К глухим тесовым воротам октябрьским знобким вечером подкатили легковые дрожки, из них выскочил Иван Нестарко, рослый и чубатый, как и отец, одетый в городской полосатый костюм и осеннее пальто нараспашку, привычно распахнул воротины. Седок в дрожках, шевельнул вожжами и въехал в просторный перед домом двор усыпанный мелким гравием, с островками низкого кучерявого спорыша. От калитки до крыльца веранды тянулся дощатый тротуар, местами покрашенный опавшей хвоей со стройной ели, стоящей в палисаде перед верандой. Иван не успел закрыть ворота, как сначала услышал легкий топот ног и тут же почувствовал жаркое объятие, обдавшее его теплой волной.

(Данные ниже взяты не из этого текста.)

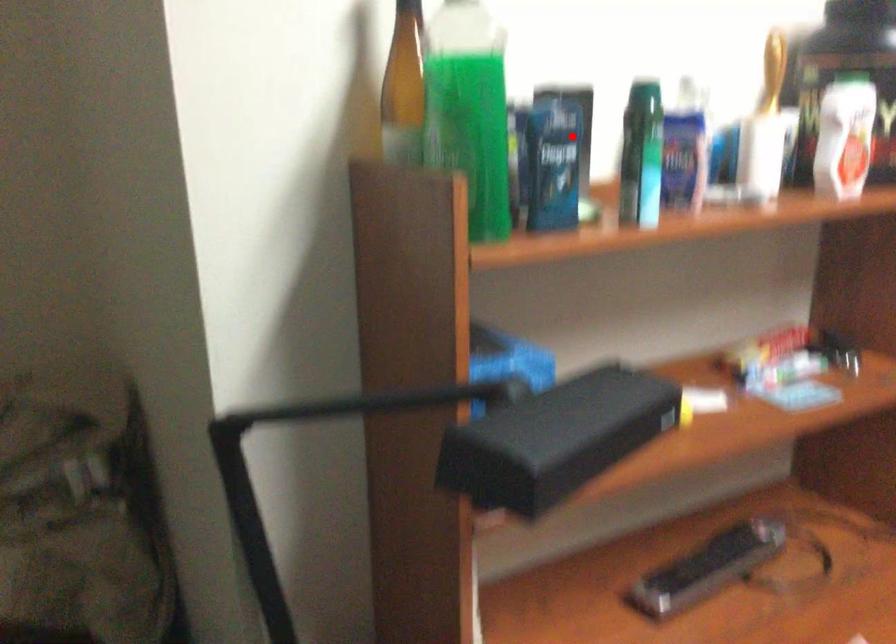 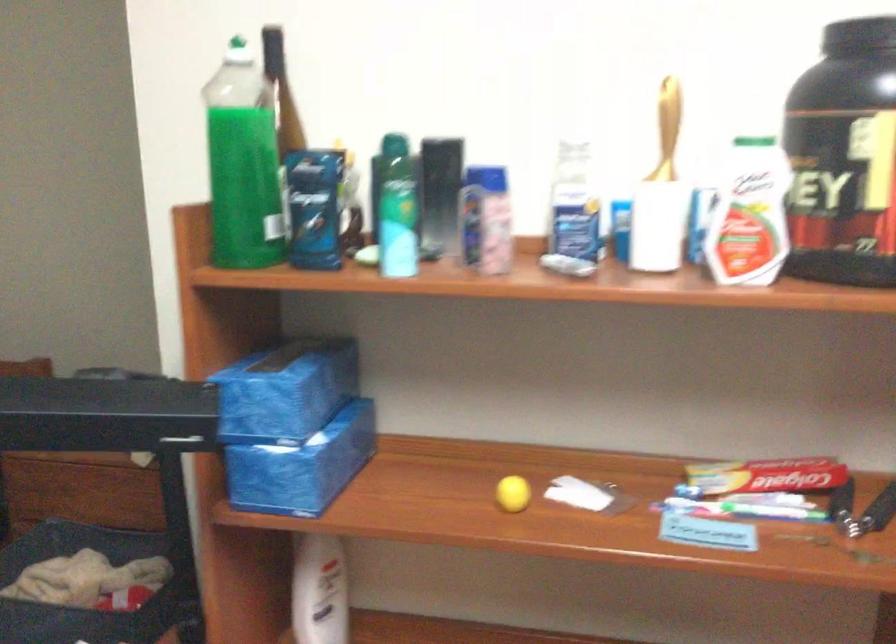 Locate, in the second image, the point that corresponds to the highlighted location in the first image.

(438, 194) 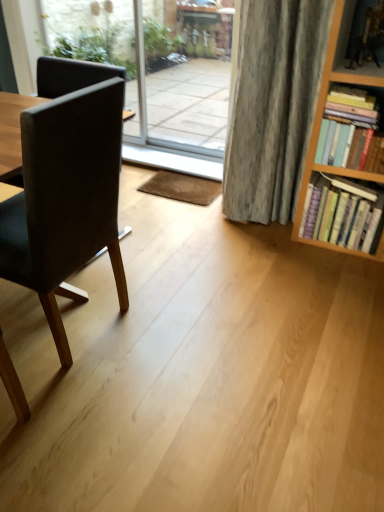 The width and height of the screenshot is (384, 512). In order to click on free space in front of hardcover books at right, arranged as the first book when ordered from the bottom in this screenshot , I will do `click(335, 263)`. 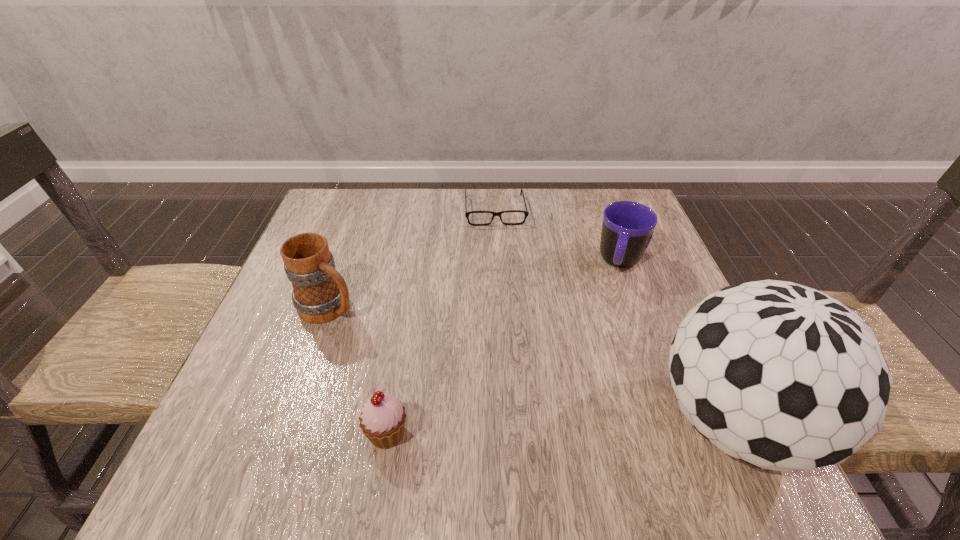 You are a GUI agent. You are given a task and a screenshot of the screen. Output one action in this format:
    pyautogui.click(x=<x>, y=<y>)
    Task: Click on the cupcake at the near edge
    The image size is (960, 540).
    Given the screenshot: What is the action you would take?
    pyautogui.click(x=382, y=420)

Locate an element on the screen. The width and height of the screenshot is (960, 540). soccer ball that is at the near edge is located at coordinates (781, 376).

Where is `object at the left edge`? object at the left edge is located at coordinates (320, 294).

In order to click on soccer ball that is at the right edge in this screenshot , I will do `click(781, 376)`.

You are a GUI agent. You are given a task and a screenshot of the screen. Output one action in this format:
    pyautogui.click(x=<x>, y=<y>)
    Task: Click on the mug present at the right edge
    
    Given the screenshot: What is the action you would take?
    pyautogui.click(x=627, y=229)

Where is `object at the near right corner`? object at the near right corner is located at coordinates (781, 376).

Where is `vacant space at the far edge`? vacant space at the far edge is located at coordinates (444, 230).

In order to click on vacant space at the near edge of the desktop in this screenshot , I will do `click(533, 388)`.

The image size is (960, 540). Find the location of `free space at the left edge`. free space at the left edge is located at coordinates (309, 358).

This screenshot has width=960, height=540. I want to click on vacant space at the right edge, so click(640, 272). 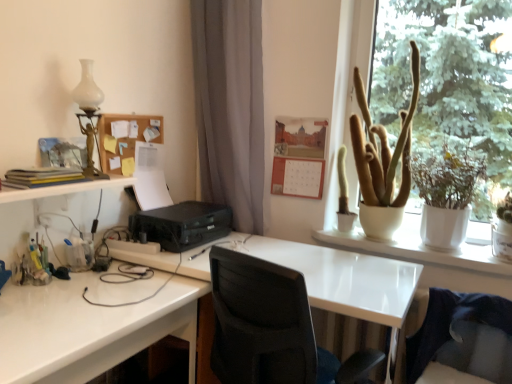 The height and width of the screenshot is (384, 512). In order to click on vacant space underneath matte yellow book at left (from a real-world perspective) in this screenshot , I will do `click(53, 284)`. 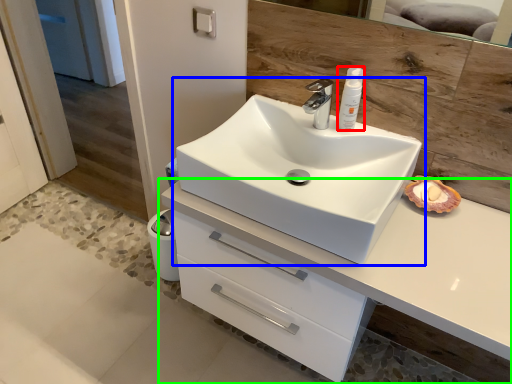 Question: Estimate the real-world distances between objects in this image. Which object is farther from toiletry (highlighted by a red box), sink (highlighted by a blue box) or bathroom cabinet (highlighted by a green box)?

Choices:
 (A) sink
 (B) bathroom cabinet

Answer: (B) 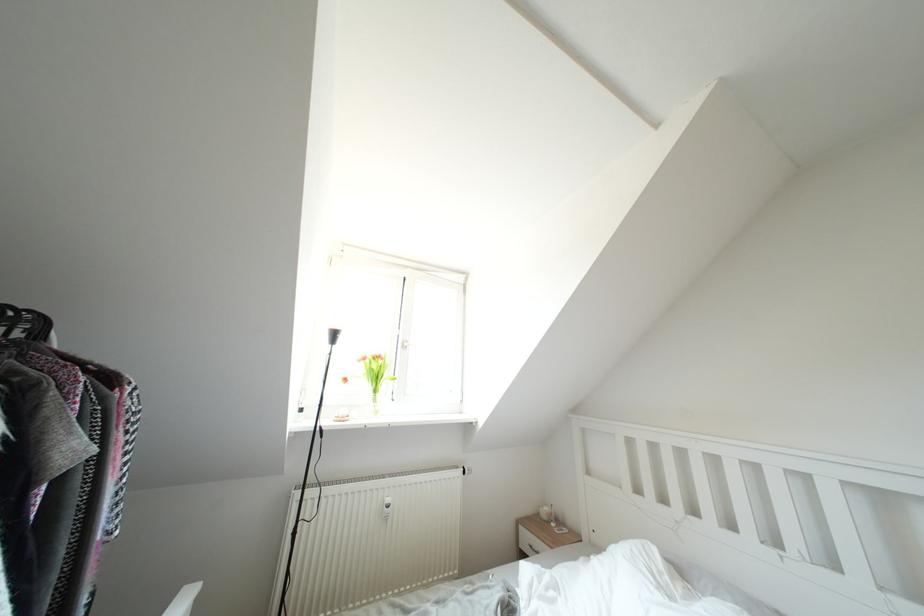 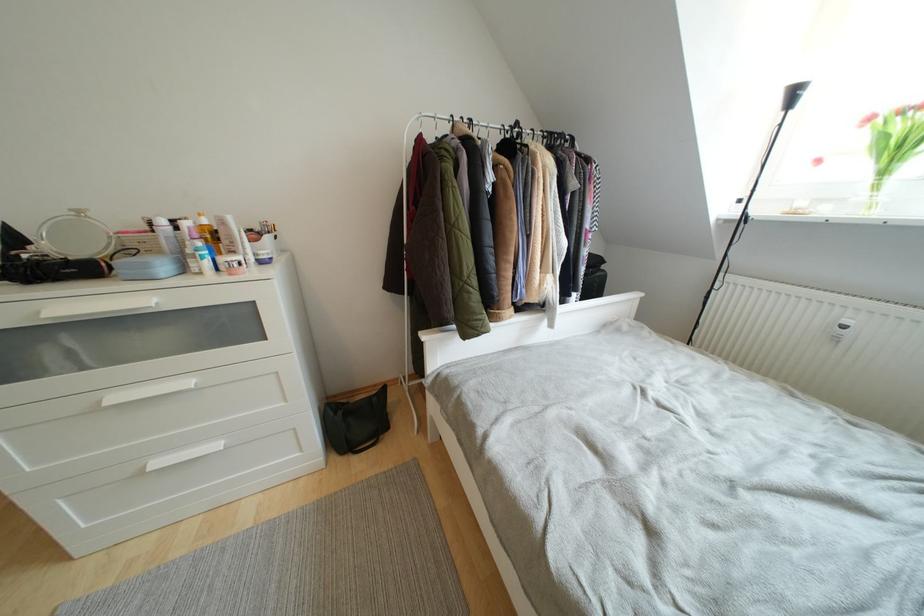 The images are taken continuously from a first-person perspective. In which direction is your viewpoint rotating?

The camera's rotation is toward left-down. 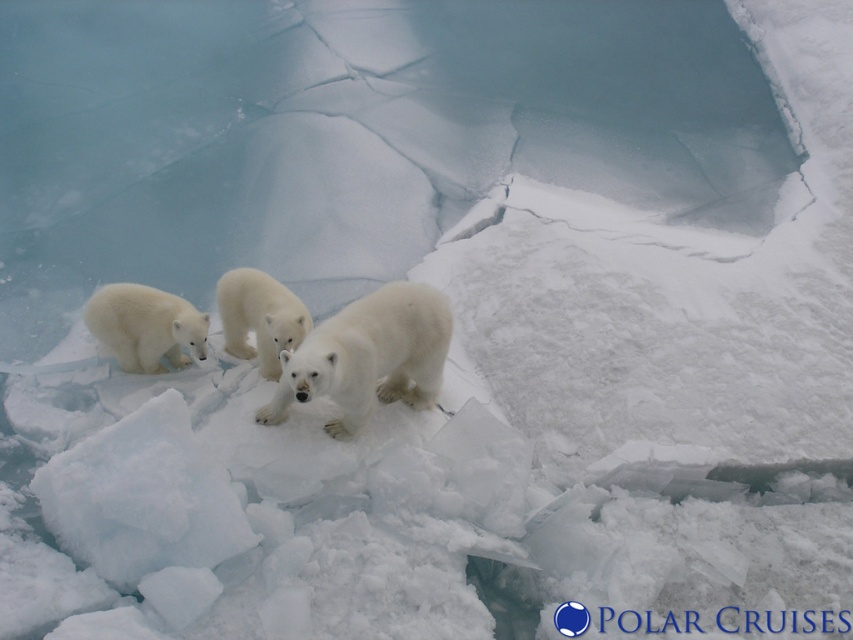 Question: Which point appears closest to the camera in this image?

Choices:
 (A) (401, 317)
 (B) (254, 307)

Answer: (A)

Question: Which point is farther to the camera?

Choices:
 (A) white fur bear at center
 (B) white fluffy bear cub at lower left

Answer: (B)

Question: Is white fluffy bear at center positioned before white fur bear at center?

Choices:
 (A) yes
 (B) no

Answer: (A)

Question: Which point appears closest to the camera in this image?

Choices:
 (A) (318, 340)
 (B) (109, 305)
 (C) (242, 320)

Answer: (A)

Question: Does white fluffy bear at center appear on the right side of white fur bear at center?

Choices:
 (A) yes
 (B) no

Answer: (A)

Question: Does white fluffy bear cub at lower left appear on the right side of white fur bear at center?

Choices:
 (A) yes
 (B) no

Answer: (B) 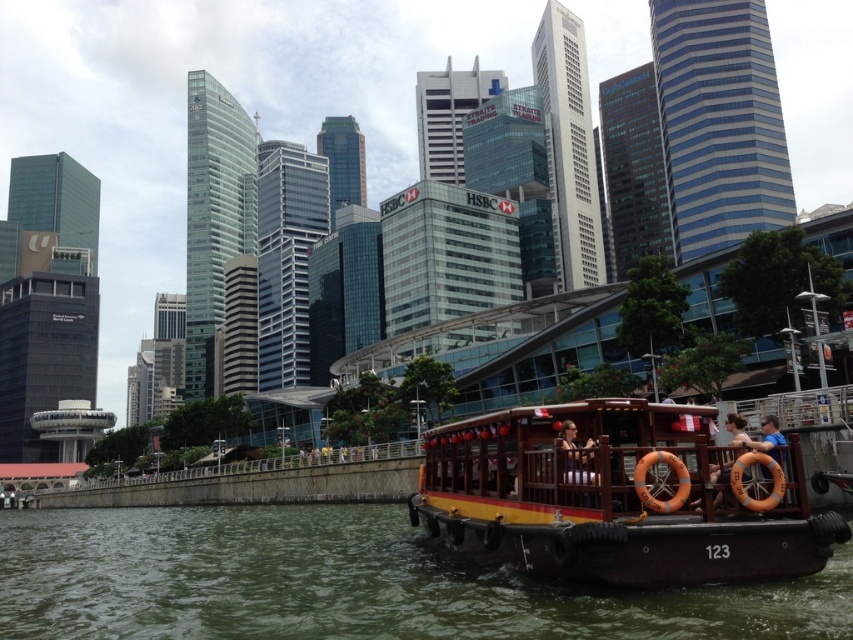 You are a tour guide explaining the scene to visitors. You mention the greenish water at lower left and the wooden boat at lower right. How far apart are these two elements in the image?

The greenish water at lower left and the wooden boat at lower right are 7.03 meters apart from each other.

You are a tourist standing on the dock and see the greenish water at lower left and the wooden boat at lower right. Which one takes up more space in the image?

The greenish water at lower left is bigger than the wooden boat at lower right, so it takes up more space in the image.

You are standing at the boat marked with the number 123 in the foreground of the waterfront scene. Looking towards the HSBC building in the background, which direction should you turn to face the greenish water at lower left represented by point (345,582)?

The greenish water at lower left is located to your left side relative to the HSBC building in the background. To face it, you should turn to your left. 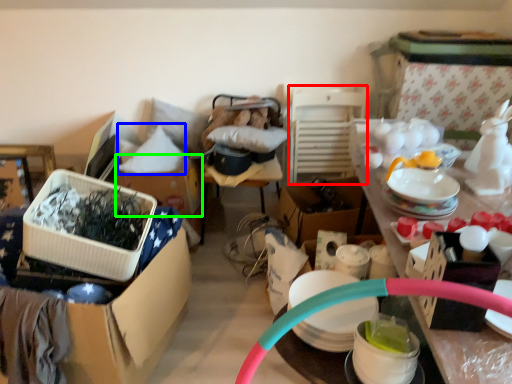 Question: Which object is the closest to the chair (highlighted by a red box)? Choose among these: pillow (highlighted by a blue box) or cardboard box (highlighted by a green box).

Choices:
 (A) pillow
 (B) cardboard box

Answer: (B) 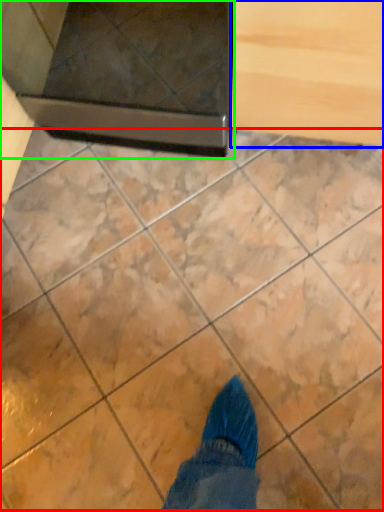 Question: Based on their relative distances, which object is nearer to marble (highlighted by a red box)? Choose from drawer (highlighted by a blue box) and appliance (highlighted by a green box).

Choices:
 (A) drawer
 (B) appliance

Answer: (B) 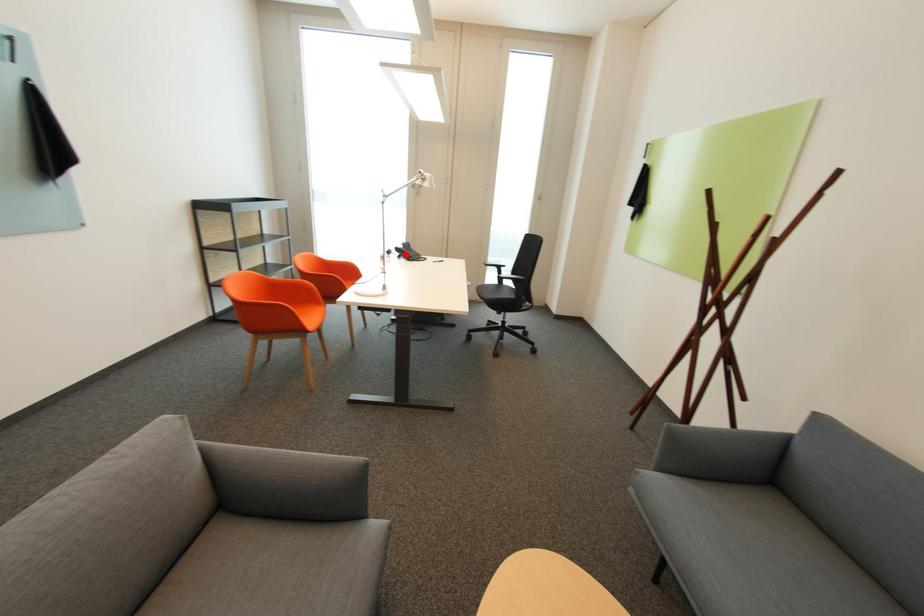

– Ванечка! Как долго я тебя не видела! Дай – расцелую! – Мать никогда не забывает того, как выглядел сын в последнюю минуту расставания, и образ, как в зеркале, постоянно отражается в памяти, но образ застывший и мало греющий ей душу, хотя и желанный. Теперь сын перед её глазами. В городской одежде он несколько изменился: повзрослел, выглядел опрятным и стройным. Она это сразу приметила, но не исхудал, хотя три месяца живет вдали от дома без маминого стола.
– Мама, – повернулся Иван, склоняя высокую голову и принимая ласку матери, – я уж не маленький целоваться.
– Вырос, вижу, порубок в отца, – на оазисах её щёк розовел знакомый сыну румянец красоты.
– А ты порадуй маму ответно! – раздался добродушный голос отца. – Почеломкайтесь!
Евграф Алексеевич погрузнел, стал стричь накоротко бороду и усы. Шевелюра по-прежнему разваливалась на две стороны, закрывая уши. Одет он был в легкое пальто с папахой на голове, в шароварах, но гораздо уже, чем прежде, в яловых добротных сапогах, тогда как сын носил ботинки.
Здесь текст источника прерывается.